/ METHODOLOGY

How the AI actually generates picks

We get asked "what's the AI" a lot. Here's the full six-stage pipeline, with no hand-waving. If we don't explain the math, you shouldn't trust the picks.

Launch status (2026-04-22): Stages 1, 2, 4, and 5 shipped. Stage 4 (SHAP) wired end-to-end across Discord embed, /record web panel, and per-pick permalinks. Stage 5 (CLV) populating picks.closing_odds via a live capture service. Stage 3 (production XGBoost retrain) and Stage 6 (retrain loop) remain in progress — the pipeline stub emits the canonical SHAP schema so real model output will drop in without any surface changes.

Data intake

STAGE 1

Live odds from The Odds API across 12 retail + sharp books (DraftKings, FanDuel, BetMGM, Caesars, Circa, Pinnacle, plus regional/offshore). Injury feeds from team beat writers + official sources. Weather feeds for outdoor games. Line movement history with timestamps down to the minute.

▸12-book odds scraper running every 5 min
▸Injury + lineup feeds polled every 15 min on game days
▸Weather (wind + precip) for outdoor sports every 30 min
▸Historical odds + results archive (5 seasons per major league)

Feature engineering

STAGE 2

Raw data becomes ~80 features per game per sport. Pace-adjusted efficiency, rest differential, home/road splits, usage rates, recent form weighted exponentially by recency, schedule density, opponent-adjusted metrics. Feature set is versioned and reproducible.

▸80+ per-game features across NFL / NBA / MLB / NHL / NCAAF / NCAAB
▸Pace-adjusted (not raw) efficiency numbers per team
▸Recency-weighted recent form (last 5 games > last 10 games > last 20)
▸Opponent-adjusted variance, not just averages

XGBoost ensemble scoring

STAGE 3

Ensemble of gradient-boosted decision trees per sport, trained on 3+ seasons of historical data with walk-forward cross-validation (never train on future, never leak results). Model outputs a win probability and confidence tier for each market per game. Sub-100ms inference.

▸Per-sport ensemble (not one-size-fits-all across all leagues)
▸Walk-forward CV prevents data leakage
▸Out-of-sample test on last season held out at training
▸Inference served via lightweight FastAPI, <100ms per prediction

SHAP explainability

SHIPPED 2026-04-22STAGE 4

Every prediction decomposed into per-feature SHAP values. Canonical schema stored in picks.shap_top JSONB: { base_prob, model_prob, features[] }. One explainer module renders the Discord embed, the /record Recent Edges panel, and the per-pick /record/[id] permalink page — no drift between surfaces. Falls back to legacy why_* prose when shap_top is null so historical picks stay readable.

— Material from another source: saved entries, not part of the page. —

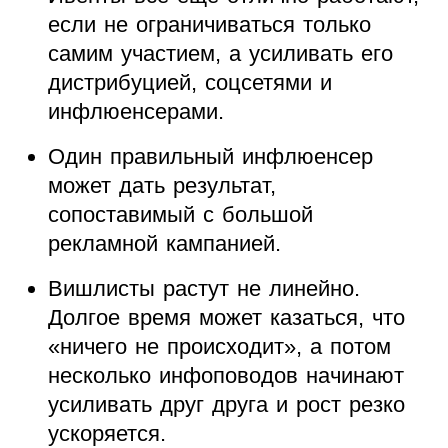
если не ограничиваться только
самим участием, а усиливать его
дистрибуцией, соцсетями и
инфлюенсерами.
Один правильный инфлюенсер
может дать результат,
сопоставимый с большой
рекламной кампанией.
Вишлисты растут не линейно.
Долгое время может казаться, что
«ничего не происходит», а потом
несколько инфоповодов начинают
усиливать друг друга и рост резко
ускоряется.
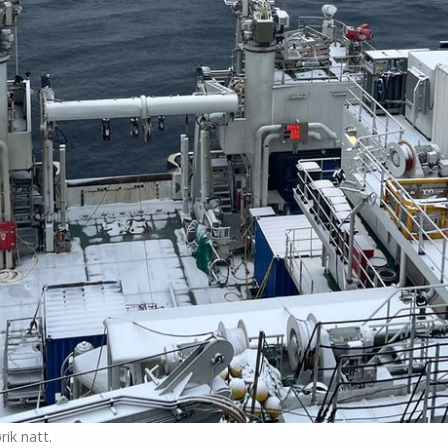
ik natt.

▸Shipped: canonical picks.shap_top schema + shared explainer (bot + web)
▸Shipped: top drivers in signed basis points, color-coded by sign
▸Shipped: Recent Edges panel on /record with tooltip details per driver
▸Shipped: /record/[id] permalink page + per-pick OG card + /api/record/[id] JSON

Closing Line Value tracker

SHIPPED 2026-04-22STAGE 5

Every posted pick gets its closing line captured 2 min after kickoff by an in-process tick that reads the odds-feed cache. CLV is then computed as (decimal-at-post / decimal-at-close - 1) and aggregated on /record across 7d / 30d / 90d / all-time windows. Migration 0020 added event_id + commence_time + sport_key to picks so rows can be matched against the odds feed by identity, not fuzzy game-name parsing.

▸Shipped: migration 0020 adds linkage columns + partial capture-pending index
▸Shipped: src/bot/services/closing-line-capture.js hourly (2-min) tick
▸Shipped: aggregated CLV % on /record + per-pick CLV on /record/[id]
▸Shipped: weekly_snapshots cron freezes CLV alongside ROI/yield/hit-rate

Daily retrain feedback loop

STAGE 6

Settled results feed into the training set. Model retrains on a rolling window (weekly full retrain, daily incremental for fresh data) so tomorrow's predictions are informed by yesterday's results. Over 90 days the model measurably sharpens against the closing line.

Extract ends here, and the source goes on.